- **Task instructions**
The full listing, excluding its pictures, should be printed exactly as it stands.

- **Data for review**
#####
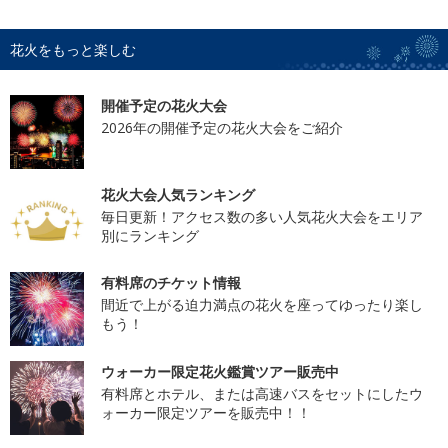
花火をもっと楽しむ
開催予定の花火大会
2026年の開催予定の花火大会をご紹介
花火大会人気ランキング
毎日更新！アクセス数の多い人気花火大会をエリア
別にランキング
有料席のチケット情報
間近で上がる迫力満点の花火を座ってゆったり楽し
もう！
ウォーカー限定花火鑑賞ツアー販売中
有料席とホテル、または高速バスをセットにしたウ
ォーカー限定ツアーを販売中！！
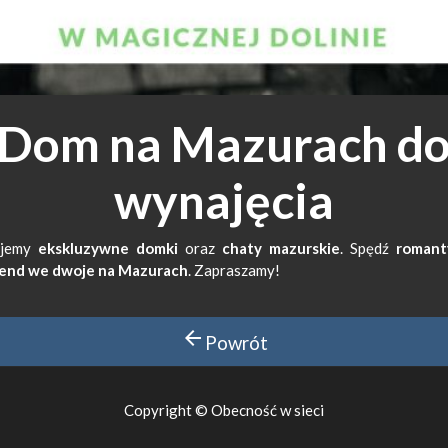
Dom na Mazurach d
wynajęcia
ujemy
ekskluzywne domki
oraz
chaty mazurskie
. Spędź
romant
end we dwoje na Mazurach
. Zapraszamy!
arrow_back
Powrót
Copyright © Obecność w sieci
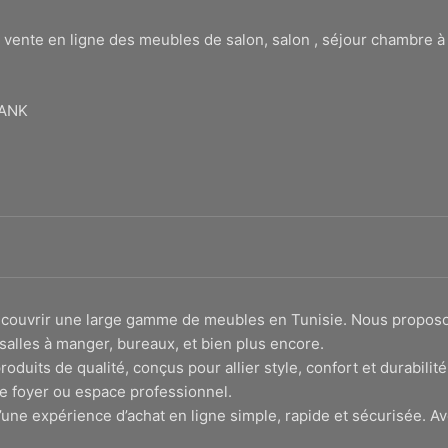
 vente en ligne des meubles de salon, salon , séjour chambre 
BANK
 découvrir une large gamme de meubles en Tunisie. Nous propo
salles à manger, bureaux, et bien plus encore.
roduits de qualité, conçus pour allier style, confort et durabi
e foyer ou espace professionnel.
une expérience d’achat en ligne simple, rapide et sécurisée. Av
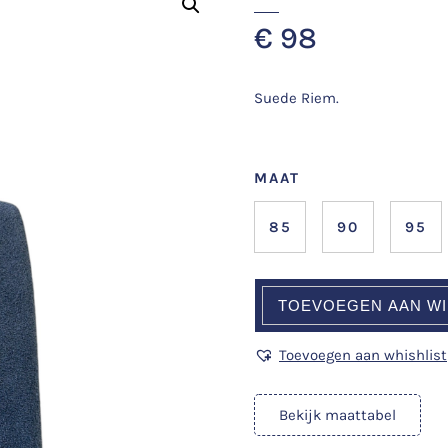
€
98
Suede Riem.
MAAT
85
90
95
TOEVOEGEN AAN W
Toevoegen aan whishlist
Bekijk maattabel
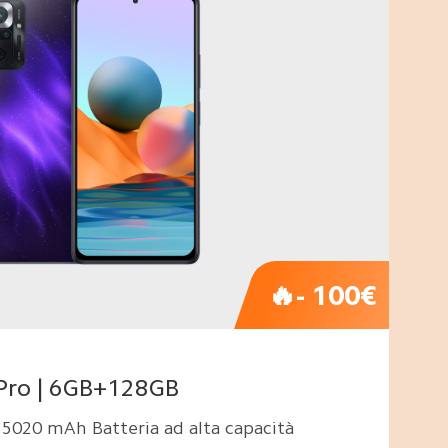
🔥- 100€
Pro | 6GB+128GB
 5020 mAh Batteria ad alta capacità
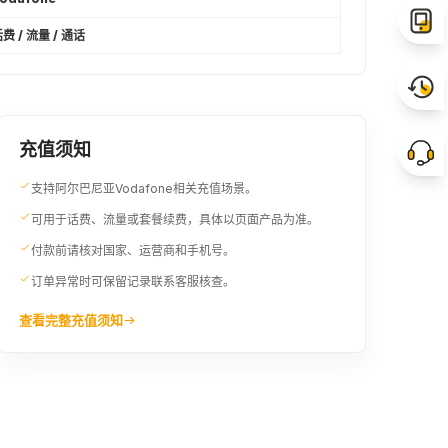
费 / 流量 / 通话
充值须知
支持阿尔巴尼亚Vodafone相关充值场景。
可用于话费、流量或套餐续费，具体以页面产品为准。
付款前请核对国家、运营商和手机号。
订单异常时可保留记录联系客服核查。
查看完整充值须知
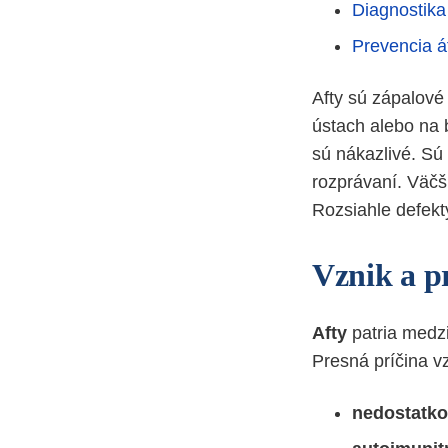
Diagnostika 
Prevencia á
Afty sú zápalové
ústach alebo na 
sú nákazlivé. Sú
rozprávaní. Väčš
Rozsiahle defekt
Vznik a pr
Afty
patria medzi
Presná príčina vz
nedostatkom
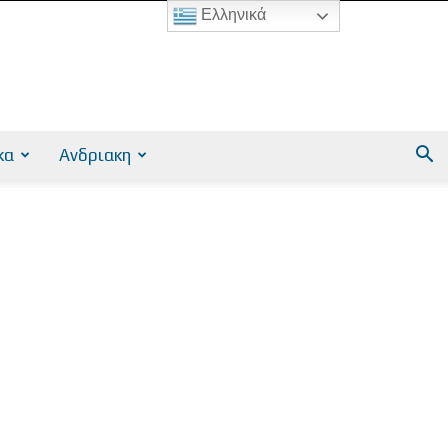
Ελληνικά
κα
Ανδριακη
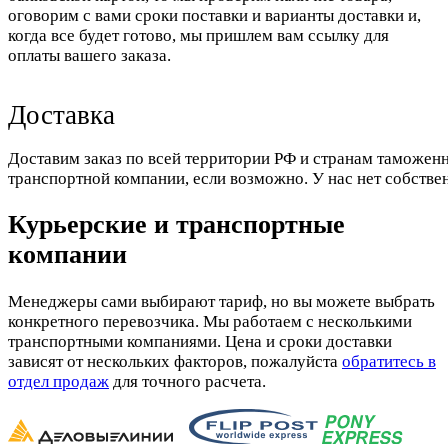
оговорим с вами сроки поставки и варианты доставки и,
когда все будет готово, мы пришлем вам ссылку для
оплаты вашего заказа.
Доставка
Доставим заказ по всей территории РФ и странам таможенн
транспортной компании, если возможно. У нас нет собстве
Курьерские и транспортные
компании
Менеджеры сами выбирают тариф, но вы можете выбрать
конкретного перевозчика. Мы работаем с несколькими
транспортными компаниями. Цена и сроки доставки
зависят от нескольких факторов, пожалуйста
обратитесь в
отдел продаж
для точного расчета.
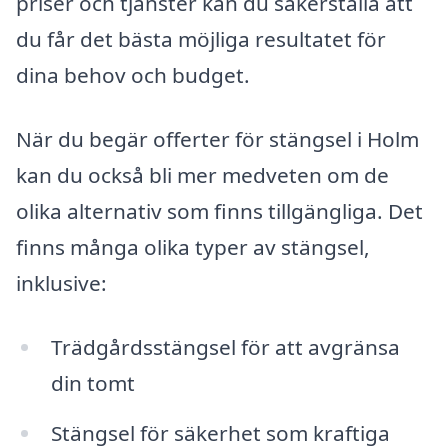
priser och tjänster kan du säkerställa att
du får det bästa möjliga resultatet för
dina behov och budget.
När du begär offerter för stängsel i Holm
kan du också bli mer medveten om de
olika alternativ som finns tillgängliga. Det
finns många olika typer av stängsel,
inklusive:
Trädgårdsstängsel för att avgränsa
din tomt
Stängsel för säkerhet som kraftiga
#####
- **Result**
花火をもっと楽しむ
開催予定の花火大会
2026年の開催予定の花火大会をご紹介
花火大会人気ランキング
毎日更新！アクセス数の多い人気花火大会をエリア
別にランキング
有料席のチケット情報
間近で上がる迫力満点の花火を座ってゆったり楽し
もう！
ウォーカー限定花火鑑賞ツアー販売中
有料席とホテル、または高速バスをセットにしたウ
ォーカー限定ツアーを販売中！！
Dom na Mazurach d
wynajęcia
ujemy
ekskluzywne domki
oraz
chaty mazurskie
. Spędź
romant
end we dwoje na Mazurach
. Zapraszamy!
arrow_back
Powrót
Copyright © Obecność w sieci
 vente en ligne des meubles de salon, salon , séjour chambre 
BANK
 découvrir une large gamme de meubles en Tunisie. Nous propo
salles à manger, bureaux, et bien plus encore.
roduits de qualité, conçus pour allier style, confort et durabi
e foyer ou espace professionnel.
une expérience d’achat en ligne simple, rapide et sécurisée. Av
€
98
Suede Riem.
MAAT
85
90
95
TOEVOEGEN AAN W
Toevoegen aan whishlist
Bekijk maattabel
🔥- 100€
Pro | 6GB+128GB
 5020 mAh Batteria ad alta capacità
费 / 流量 / 通话
充值须知
支持阿尔巴尼亚Vodafone相关充值场景。
可用于话费、流量或套餐续费，具体以页面产品为准。
付款前请核对国家、运营商和手机号。
订单异常时可保留记录联系客服核查。
查看完整充值须知
Diagnostika 
Prevencia á
Afty sú zápalové
ústach alebo na 
sú nákazlivé. Sú
rozprávaní. Väčš
Rozsiahle defekt
Vznik a pr
Afty
patria medzi
Presná príčina vz
nedostatkom
Ελληνικά
κα
Ανδριακη
оговорим с вами сроки поставки и варианты доставки и,
когда все будет готово, мы пришлем вам ссылку для
оплаты вашего заказа.
Доставка
Доставим заказ по всей территории РФ и странам таможенн
транспортной компании, если возможно. У нас нет собстве
Курьерские и транспортные
компании
Менеджеры сами выбирают тариф, но вы можете выбрать
конкретного перевозчика. Мы работаем с несколькими
транспортными компаниями. Цена и сроки доставки
зависят от нескольких факторов, пожалуйста
обратитесь в
отдел продаж
для точного расчета.
priser och tjänster kan du säkerställa att
du får det bästa möjliga resultatet för
dina behov och budget.
När du begär offerter för stängsel i Holm
kan du också bli mer medveten om de
olika alternativ som finns tillgängliga. Det
finns många olika typer av stängsel,
inklusive:
Trädgårdsstängsel för att avgränsa
din tomt
Stängsel för säkerhet som kraftiga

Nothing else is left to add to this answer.